During his sojourn at Walden
Pond and elsewhere in Concord, Thoreau supported himself by doing
odd jobs, such as gardening,
carpentry, and land
surveying. The major portion of his time
was devoted to the study
of nature, to meditating
on philosophical
problems, to reading
Greek, Latin, French, and English literature, and to long
conversations with his neighbors.
A Week on the Concord
and Merrimack Rivers is the narrative of a boating trip taken in
August 1839; it is a combination of nature study and metaphysical
speculation and bears the distinctive impress of the author's
engaging personality.
Thoreau was born on July 12, 1817, in
Concord, Massachusetts, the son of a businessman, and educated at
Harvard University.
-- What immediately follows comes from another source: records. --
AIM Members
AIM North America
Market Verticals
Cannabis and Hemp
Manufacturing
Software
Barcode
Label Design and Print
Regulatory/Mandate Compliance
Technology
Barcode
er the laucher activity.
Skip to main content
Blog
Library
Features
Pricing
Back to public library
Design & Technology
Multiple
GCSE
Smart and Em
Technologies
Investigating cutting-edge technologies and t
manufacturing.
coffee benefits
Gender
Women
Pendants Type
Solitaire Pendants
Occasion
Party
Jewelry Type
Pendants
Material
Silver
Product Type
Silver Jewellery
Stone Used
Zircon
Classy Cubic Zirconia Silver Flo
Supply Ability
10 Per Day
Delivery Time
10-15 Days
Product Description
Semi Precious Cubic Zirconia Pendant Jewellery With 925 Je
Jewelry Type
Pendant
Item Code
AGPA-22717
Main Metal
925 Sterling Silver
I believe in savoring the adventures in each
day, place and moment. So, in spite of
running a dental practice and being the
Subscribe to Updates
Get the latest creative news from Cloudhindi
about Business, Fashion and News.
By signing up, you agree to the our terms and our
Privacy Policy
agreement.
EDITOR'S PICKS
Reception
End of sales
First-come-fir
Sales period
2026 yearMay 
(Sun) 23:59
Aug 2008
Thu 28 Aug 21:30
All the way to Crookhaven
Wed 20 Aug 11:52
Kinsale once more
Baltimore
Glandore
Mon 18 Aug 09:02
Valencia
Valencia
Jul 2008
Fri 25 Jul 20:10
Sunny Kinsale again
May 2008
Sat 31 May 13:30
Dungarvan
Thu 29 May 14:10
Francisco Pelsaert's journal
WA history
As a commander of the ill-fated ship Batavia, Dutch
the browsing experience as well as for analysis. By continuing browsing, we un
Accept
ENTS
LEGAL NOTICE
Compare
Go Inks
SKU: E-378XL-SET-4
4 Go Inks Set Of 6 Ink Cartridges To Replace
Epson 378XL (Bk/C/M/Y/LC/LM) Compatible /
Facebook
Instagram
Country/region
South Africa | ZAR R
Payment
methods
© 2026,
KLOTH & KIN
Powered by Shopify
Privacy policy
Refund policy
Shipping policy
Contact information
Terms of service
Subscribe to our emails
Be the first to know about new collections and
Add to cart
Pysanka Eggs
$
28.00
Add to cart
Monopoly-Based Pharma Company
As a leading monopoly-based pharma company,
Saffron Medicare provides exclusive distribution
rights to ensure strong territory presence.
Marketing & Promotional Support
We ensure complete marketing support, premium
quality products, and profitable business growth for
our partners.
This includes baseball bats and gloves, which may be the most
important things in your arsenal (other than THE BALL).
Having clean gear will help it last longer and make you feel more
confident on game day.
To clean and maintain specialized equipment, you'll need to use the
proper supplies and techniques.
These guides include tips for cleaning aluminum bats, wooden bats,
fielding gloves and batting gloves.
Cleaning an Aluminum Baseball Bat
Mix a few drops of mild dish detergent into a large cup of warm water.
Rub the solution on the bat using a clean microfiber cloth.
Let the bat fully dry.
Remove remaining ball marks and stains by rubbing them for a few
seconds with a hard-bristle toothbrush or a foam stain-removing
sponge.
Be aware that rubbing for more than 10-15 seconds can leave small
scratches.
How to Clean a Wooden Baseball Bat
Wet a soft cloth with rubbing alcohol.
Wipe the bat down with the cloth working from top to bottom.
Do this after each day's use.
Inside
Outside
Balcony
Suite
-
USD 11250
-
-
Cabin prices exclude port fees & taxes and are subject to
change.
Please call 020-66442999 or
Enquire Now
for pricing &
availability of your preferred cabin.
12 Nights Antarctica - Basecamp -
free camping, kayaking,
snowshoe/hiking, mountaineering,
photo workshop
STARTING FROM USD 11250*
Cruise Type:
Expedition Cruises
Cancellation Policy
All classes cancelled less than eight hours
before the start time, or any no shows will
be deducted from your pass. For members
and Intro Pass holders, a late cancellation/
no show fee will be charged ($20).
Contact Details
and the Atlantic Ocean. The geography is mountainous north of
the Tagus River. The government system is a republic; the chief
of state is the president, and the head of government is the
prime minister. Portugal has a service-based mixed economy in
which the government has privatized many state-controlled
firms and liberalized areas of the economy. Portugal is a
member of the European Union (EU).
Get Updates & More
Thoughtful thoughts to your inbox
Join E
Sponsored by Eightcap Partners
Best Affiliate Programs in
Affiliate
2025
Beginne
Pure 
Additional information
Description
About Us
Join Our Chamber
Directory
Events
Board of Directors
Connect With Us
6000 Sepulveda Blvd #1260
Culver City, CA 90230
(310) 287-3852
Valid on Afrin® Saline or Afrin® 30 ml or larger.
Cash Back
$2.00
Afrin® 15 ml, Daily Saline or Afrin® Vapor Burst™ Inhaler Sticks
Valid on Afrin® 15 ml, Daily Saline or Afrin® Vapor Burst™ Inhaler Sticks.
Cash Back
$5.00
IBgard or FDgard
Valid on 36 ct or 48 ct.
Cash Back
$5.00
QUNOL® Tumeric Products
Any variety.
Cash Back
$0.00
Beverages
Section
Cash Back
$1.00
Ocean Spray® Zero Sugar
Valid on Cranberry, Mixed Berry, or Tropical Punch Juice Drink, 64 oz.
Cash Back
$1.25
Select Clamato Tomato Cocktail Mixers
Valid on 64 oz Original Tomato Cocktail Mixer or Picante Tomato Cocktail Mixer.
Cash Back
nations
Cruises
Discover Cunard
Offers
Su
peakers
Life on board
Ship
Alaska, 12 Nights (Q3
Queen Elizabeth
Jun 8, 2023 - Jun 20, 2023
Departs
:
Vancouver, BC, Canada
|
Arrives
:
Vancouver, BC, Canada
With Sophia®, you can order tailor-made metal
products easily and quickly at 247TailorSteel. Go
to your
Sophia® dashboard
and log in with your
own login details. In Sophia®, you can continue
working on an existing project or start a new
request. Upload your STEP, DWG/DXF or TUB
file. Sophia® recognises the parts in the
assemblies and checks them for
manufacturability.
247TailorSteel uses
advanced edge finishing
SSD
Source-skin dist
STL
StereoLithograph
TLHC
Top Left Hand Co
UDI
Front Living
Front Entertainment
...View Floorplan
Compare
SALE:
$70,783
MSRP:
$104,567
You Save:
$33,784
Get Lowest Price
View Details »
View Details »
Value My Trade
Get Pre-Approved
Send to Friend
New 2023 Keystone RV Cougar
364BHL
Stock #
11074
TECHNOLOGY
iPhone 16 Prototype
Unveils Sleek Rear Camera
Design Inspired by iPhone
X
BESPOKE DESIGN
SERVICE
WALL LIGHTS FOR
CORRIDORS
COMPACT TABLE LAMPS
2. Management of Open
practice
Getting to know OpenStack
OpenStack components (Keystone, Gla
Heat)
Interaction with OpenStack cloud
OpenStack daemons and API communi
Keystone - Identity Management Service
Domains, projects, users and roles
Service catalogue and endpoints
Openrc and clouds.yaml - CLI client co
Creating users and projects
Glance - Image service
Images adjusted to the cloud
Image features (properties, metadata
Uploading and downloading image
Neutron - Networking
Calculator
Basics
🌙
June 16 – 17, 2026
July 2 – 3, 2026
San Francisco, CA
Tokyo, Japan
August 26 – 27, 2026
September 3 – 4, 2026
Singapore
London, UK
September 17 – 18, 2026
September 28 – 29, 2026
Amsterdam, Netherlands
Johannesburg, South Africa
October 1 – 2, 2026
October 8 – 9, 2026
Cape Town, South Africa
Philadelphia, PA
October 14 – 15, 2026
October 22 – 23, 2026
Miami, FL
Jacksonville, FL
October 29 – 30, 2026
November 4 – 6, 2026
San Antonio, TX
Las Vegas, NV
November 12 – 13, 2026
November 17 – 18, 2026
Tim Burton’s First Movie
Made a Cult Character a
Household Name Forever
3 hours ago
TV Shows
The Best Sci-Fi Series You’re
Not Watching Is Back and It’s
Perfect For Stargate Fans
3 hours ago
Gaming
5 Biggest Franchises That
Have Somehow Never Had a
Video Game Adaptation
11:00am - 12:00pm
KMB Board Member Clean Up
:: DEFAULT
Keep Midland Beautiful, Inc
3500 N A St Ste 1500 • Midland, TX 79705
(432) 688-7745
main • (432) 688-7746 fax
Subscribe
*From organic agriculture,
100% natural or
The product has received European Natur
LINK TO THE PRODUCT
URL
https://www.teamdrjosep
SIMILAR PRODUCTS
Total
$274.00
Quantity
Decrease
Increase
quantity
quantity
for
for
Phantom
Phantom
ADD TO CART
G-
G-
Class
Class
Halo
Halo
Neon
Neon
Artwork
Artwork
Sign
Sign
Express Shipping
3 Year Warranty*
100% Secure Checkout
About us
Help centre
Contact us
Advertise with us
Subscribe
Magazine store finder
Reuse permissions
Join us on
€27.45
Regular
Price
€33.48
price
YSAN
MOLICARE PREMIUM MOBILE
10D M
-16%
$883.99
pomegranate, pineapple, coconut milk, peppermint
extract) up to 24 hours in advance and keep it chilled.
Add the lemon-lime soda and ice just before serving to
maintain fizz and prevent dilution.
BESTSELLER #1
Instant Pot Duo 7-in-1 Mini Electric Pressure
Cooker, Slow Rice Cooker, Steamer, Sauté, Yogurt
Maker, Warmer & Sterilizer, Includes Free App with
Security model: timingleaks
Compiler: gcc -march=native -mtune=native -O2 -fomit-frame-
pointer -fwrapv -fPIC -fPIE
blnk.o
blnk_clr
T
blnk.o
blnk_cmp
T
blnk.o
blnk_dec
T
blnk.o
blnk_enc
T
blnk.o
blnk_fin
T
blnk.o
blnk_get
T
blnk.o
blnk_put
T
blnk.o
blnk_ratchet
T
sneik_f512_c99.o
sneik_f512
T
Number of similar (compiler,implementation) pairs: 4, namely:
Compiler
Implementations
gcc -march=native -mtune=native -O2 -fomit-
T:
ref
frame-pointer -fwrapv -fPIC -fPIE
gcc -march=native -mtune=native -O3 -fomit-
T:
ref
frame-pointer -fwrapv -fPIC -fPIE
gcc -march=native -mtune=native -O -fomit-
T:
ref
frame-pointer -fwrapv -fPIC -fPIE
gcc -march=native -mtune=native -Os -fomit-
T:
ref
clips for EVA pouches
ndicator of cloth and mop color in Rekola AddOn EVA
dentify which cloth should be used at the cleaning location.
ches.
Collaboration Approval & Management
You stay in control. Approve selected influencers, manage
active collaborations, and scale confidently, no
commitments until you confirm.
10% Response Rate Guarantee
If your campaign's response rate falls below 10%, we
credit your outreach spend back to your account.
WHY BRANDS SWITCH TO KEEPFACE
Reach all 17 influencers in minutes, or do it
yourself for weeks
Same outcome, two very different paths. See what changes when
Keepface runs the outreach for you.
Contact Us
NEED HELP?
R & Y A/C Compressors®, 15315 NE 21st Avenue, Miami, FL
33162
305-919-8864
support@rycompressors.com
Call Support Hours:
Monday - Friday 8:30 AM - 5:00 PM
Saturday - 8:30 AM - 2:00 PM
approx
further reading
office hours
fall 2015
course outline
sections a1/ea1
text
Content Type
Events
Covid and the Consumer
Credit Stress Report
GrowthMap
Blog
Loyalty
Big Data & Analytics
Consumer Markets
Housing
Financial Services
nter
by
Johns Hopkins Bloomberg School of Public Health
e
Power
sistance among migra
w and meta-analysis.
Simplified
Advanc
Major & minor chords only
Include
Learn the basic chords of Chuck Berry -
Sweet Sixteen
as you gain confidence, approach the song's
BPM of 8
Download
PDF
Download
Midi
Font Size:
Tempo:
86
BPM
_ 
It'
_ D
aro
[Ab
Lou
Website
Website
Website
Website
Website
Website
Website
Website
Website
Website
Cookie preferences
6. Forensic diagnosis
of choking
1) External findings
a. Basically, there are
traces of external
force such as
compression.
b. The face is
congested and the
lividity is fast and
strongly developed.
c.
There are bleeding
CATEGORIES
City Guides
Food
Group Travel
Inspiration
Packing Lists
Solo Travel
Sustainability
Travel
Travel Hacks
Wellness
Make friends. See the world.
For some years he taught school and tutored in
Concord, and on Staten Island, New York. From 1841 to 1843 he lived
in the home of the American
essayist and transcendental philosopher
Ralph Waldo
Emerson, where he met other American transcendentalists, such as
the educator and philosopher Amos Bronson Alcott and Margaret Fuller
and George Ripley, both social reformers and literary critics. Two
years later he moved to a crude
hut on the shores of Walden Pond, a small body of water on the
outskirts of Concord. He lived there until 1847, resided again with
Emerson during 1847-48, and spent the years from 1849 with his
parents and sister in Concord. Thoreau died on May 6, 1862.